The cynical, steadfast, streetwise Celia does much of the novel’s heavy lifting ... Denfeld reminds us that storytelling remains one of the most powerful means we have of confronting our darkest human impulses, and sometimes overcoming them. It’s unfortunate that this time, while her pacing is swift, her prose, unfortunately, is often workmanlike, lacking the sheer bravura strangeness of the previous novel ... Naomi, intent on both her missing sister and the increasingly vulnerable Celia, too often seems merely diligent than indefatigable. The tale’s resolution relies heavily on coincidences, a few of which strain even a seasoned suspense reader’s credulity. Still, few people write as well about childhood sexual trauma as Denfeld does — its origins, the legacy that can extend for generations for both victim and perpetrator and especially the coping strategies that victims develop to survive.

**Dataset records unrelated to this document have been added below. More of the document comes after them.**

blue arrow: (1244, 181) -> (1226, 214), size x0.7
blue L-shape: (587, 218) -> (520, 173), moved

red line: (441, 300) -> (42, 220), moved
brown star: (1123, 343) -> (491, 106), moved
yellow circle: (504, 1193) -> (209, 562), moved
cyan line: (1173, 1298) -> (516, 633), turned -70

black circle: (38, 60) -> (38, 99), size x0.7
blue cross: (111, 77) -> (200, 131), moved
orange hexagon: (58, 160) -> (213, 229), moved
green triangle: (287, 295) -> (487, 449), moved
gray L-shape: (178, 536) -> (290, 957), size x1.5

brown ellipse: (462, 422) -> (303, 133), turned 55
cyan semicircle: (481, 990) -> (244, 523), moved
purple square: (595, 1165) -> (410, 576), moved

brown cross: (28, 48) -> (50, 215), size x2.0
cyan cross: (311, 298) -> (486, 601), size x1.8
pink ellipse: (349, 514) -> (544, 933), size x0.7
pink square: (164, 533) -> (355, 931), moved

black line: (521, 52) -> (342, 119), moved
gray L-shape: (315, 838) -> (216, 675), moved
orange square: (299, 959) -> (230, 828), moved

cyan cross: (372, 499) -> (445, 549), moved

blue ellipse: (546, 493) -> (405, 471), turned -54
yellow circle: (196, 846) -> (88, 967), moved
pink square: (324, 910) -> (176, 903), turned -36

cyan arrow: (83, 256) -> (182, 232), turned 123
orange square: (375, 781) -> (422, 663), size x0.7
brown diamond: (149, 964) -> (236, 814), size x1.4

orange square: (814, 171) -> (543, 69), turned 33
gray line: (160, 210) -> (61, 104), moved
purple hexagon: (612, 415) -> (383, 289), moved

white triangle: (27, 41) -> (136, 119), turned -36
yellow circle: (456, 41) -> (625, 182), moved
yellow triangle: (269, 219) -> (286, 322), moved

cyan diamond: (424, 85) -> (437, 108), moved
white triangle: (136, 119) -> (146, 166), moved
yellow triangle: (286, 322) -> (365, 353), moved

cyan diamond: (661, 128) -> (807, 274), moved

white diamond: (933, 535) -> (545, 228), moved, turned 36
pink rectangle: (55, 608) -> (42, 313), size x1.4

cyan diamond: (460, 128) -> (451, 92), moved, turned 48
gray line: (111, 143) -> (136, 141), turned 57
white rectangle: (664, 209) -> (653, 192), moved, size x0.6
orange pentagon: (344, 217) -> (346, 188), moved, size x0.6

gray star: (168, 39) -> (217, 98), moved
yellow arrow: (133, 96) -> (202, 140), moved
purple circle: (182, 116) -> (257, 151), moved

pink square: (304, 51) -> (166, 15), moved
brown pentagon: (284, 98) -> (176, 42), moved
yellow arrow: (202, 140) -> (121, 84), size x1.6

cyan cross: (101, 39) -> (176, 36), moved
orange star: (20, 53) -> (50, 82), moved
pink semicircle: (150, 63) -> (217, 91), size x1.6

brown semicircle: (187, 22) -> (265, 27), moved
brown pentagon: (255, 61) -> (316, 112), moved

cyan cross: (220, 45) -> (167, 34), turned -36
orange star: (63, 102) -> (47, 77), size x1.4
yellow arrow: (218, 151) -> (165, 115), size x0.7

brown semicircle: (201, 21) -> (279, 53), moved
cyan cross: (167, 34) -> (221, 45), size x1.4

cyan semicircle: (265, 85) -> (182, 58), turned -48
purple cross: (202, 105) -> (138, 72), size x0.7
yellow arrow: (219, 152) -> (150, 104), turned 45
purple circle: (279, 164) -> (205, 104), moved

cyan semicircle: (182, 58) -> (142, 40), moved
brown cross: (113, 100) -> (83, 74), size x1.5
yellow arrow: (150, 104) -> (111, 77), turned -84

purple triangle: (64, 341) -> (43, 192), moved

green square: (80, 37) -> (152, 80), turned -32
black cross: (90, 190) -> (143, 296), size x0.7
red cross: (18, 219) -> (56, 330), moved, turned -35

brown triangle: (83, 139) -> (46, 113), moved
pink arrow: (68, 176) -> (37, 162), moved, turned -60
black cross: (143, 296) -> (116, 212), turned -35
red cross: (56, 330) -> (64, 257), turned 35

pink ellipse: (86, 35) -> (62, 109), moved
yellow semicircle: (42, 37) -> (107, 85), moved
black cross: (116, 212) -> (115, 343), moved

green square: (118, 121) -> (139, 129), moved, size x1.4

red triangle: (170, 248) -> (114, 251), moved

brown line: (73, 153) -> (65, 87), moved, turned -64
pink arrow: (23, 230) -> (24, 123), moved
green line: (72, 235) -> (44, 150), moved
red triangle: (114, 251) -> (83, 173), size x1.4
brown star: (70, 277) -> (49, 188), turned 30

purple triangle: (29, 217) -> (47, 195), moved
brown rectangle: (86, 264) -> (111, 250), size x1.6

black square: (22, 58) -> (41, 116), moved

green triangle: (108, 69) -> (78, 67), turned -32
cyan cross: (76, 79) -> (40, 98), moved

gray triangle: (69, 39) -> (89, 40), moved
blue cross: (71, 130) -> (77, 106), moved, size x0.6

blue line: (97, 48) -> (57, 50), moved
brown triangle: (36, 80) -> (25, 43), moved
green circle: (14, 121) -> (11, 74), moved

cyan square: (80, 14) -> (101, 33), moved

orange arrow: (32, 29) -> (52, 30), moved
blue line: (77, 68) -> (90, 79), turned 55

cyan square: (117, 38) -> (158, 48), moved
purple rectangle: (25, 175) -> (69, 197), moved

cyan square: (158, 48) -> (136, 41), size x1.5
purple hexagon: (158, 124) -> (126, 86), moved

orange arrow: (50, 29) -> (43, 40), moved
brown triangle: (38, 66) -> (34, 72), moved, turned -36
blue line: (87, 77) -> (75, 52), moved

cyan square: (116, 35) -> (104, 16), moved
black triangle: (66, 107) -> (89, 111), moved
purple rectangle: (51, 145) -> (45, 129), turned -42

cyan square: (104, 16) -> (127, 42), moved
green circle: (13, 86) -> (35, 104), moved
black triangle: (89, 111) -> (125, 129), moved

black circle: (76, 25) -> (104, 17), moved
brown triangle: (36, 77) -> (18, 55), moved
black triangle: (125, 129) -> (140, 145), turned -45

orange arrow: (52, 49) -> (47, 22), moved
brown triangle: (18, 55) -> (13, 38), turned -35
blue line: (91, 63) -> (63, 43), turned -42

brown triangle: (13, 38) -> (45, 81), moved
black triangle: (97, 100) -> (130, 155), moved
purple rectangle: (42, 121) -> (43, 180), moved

... a thriller with a social conscience ... With street kids continuing to be discovered in the river, and as Celia seems increasingly vulnerable, the reader wonders why Naomi doesn’t just take the waif into her world and save her from the many dangers and difficult life on the street ... Sympathy for Celia and a curiosity about children trapped in bunkers with psychopaths keeps the heart of this novel beating as does the promise of hope for Celia in her connection with Naomi. A snapshot of the reality of street life and the causes of homelessness are well etched ... a suspenseful climax ... [Denfeld] writes about this subject close to her heart with confidence and detail.
Denfeld’s career as a public defense investigator clearly informs her insight into Naomi’s hunger for the truth and elucidates Celia’s past and life on the streets. Her depictions of women and girls surviving horrific conditions through the power of their own imaginations will stay with readers.
... gripping ... Denfeld depicts the bleak lives of street kids in heart-wrenching detail; the realities of homelessness are rendered in stark language, a striking juxtaposition against Celia’s fantasy world. Denfeld emphasizes throughout that even where there is horror, there is still hope, a theme borne out in the bittersweet conclusion. Readers will be enthralled.